My son didn’t answer. Sheathing his sword, he stared down at the body, and though his face remained hidden and blurred, I could sense tears running down his cheeks. A voice, low and soft, clear and high, filled with infinite possibilities, drifted over the grass.

“I’m sorry.”

Then he turned and walked away, leaving me shaking with grief and horror and confusion, staring at the lifeless shell of my baby brother.

“That is always the trigger,” the oracle whispered behind me. “No matter what your son chooses afterward, be it savior or destroyer, this scene is the catalyst that heralds the entire event. The death of Ethan Chase brings with it a storm unlike any Faery has seen, and in the eye of the hurricane stands your son.”

“This can’t…be his only future,” I whispered, unwilling to believe that my son was destined to kill my brother. “There have to be other paths, other outcomes. This can’t be for certain.”
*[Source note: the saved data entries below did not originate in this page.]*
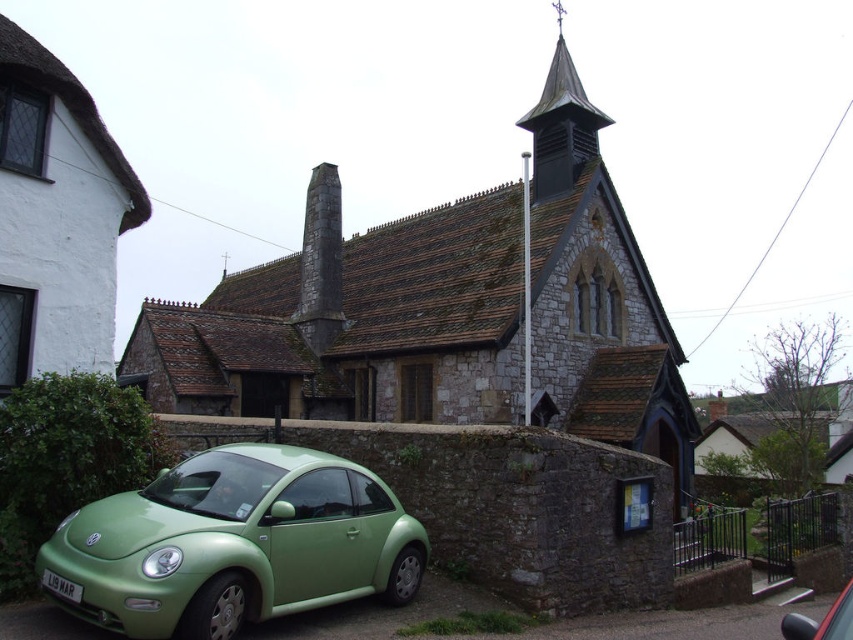 Is stone church at center further to camera compared to green matte car at lower left?

Yes, stone church at center is behind green matte car at lower left.

Between stone church at center and green matte car at lower left, which one has less height?

With less height is green matte car at lower left.

Is point (479, 321) closer to camera compared to point (805, 621)?

No, it is behind (805, 621).

You are a GUI agent. You are given a task and a screenshot of the screen. Output one action in this format:
    pyautogui.click(x=<x>, y=<y>)
    Task: Click on the stone church at center
    The image size is (853, 640).
    Given the screenshot: What is the action you would take?
    pyautogui.click(x=463, y=362)

Is stone church at center wider than matte green car at lower left?

Yes.

Which is behind, point (596, 396) or point (100, 624)?

Positioned behind is point (596, 396).

Where is `stone church at center`? Image resolution: width=853 pixels, height=640 pixels. stone church at center is located at coordinates (463, 362).

Who is more forward, (291, 500) or (798, 620)?

Positioned in front is point (291, 500).

Is matte green car at lower left in front of green matte car at lower left?

No, it is behind green matte car at lower left.

I want to click on matte green car at lower left, so (233, 545). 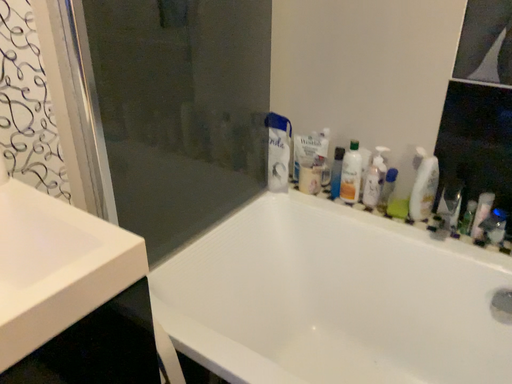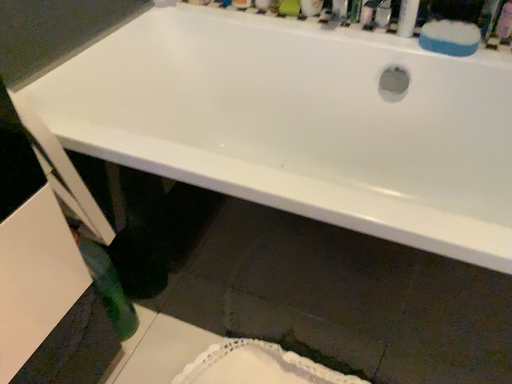 Question: Which way did the camera rotate in the video?

Choices:
 (A) rotated upward
 (B) rotated downward

Answer: (B) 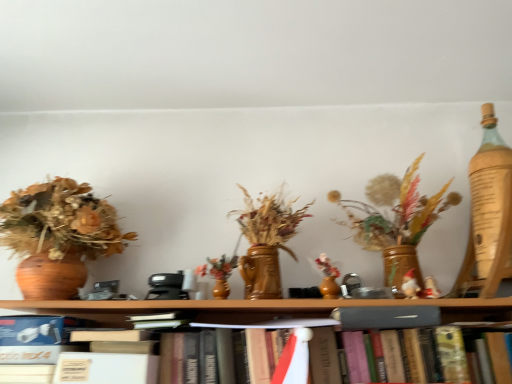 In order to face hardcover book at center, should I rotate leftwards or rightwards?

Rotate your view right by about 12.668°.

Measure the distance between hardcover book at center and camera.

A distance of 34.38 inches exists between hardcover book at center and camera.

The width and height of the screenshot is (512, 384). Describe the element at coordinates (442, 352) in the screenshot. I see `hardcover book at center` at that location.

Where is `hardcover book at center`? hardcover book at center is located at coordinates (442, 352).

Measure the distance between matte gray book at center and camera.

35.22 inches.

Describe the element at coordinates (386, 317) in the screenshot. This screenshot has height=384, width=512. I see `matte gray book at center` at that location.

Locate an element on the screen. The height and width of the screenshot is (384, 512). matte gray book at center is located at coordinates (386, 317).

This screenshot has height=384, width=512. I want to click on hardcover book at center, so click(x=442, y=352).

Is matte gray book at center at the left side of hardcover book at center?

In fact, matte gray book at center is to the right of hardcover book at center.

Which is behind, matte gray book at center or hardcover book at center?

matte gray book at center is more distant.

Considering the points (436, 310) and (257, 329), which point is behind, point (436, 310) or point (257, 329)?

The point (257, 329) is farther.

From the image's perspective, is matte gray book at center over hardcover book at center?

Yes.

From a real-world perspective, which is physically above, matte gray book at center or hardcover book at center?

matte gray book at center is physically above.

Between matte gray book at center and hardcover book at center, which one has larger width?

With larger width is hardcover book at center.

Considering the relative sizes of matte gray book at center and hardcover book at center in the image provided, is matte gray book at center taller than hardcover book at center?

No, matte gray book at center is not taller than hardcover book at center.

Between matte gray book at center and hardcover book at center, which one has smaller size?

Smaller between the two is matte gray book at center.

Is matte gray book at center not within hardcover book at center?

Actually, matte gray book at center is within hardcover book at center.

Is matte gray book at center next to hardcover book at center and touching it?

Yes, matte gray book at center is beside hardcover book at center.

Does matte gray book at center turn towards hardcover book at center?

Yes.

What's the angular difference between matte gray book at center and hardcover book at center's facing directions?

2.75 degrees.

Locate an element on the screen. book on the left of matte gray book at center is located at coordinates (442, 352).

Can you confirm if hardcover book at center is positioned to the left of matte gray book at center?

Indeed, hardcover book at center is positioned on the left side of matte gray book at center.

Considering the positions of objects hardcover book at center and matte gray book at center in the image provided, who is in front, hardcover book at center or matte gray book at center?

Positioned in front is hardcover book at center.

Which is closer, (x=445, y=370) or (x=436, y=325)?

Point (x=445, y=370)

From the image's perspective, would you say hardcover book at center is positioned over matte gray book at center?

No.

From a real-world perspective, is hardcover book at center physically located above or below matte gray book at center?

hardcover book at center is below matte gray book at center.

Can you confirm if hardcover book at center is wider than matte gray book at center?

Indeed, hardcover book at center has a greater width compared to matte gray book at center.

Which of these two, hardcover book at center or matte gray book at center, stands shorter?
“No,” the oracle said, almost reluctantly. “It is not the only path. But this is the future that is the most clear. And it becomes clearer with every passing day. Be forewarned, Iron Queen, your brother and your son are on a collision course toward each other, and if they ever meet, the fate of the Nevernever dangles in the balance. As do the lives of your family. But…I can stop it.”

I finally tore my gaze from Ethan’s body and looked at her. “You? How?”

The oracle’s eyes were pitiless holes as she watched me, the wind fluttering her clothes like old rags. “I offer a contract,” she whispered. “A bargain, for the sake of the Nevernever and your family. For all the lives it will save, including your brother’s.”

A cold hand gripped my stomach. I suddenly knew what she was going to ask, but I continued nonetheless. “What kind of contract? What do you want from me?”

“Your child,” she replied, confirming my hunch and making my insides recoil. “Promise me your firstborn son, and all the futures I have glimpsed with him will melt away. Your brother’s life will be spared, and the Nevernever will be in no danger, if you remove his string from the tapestry.”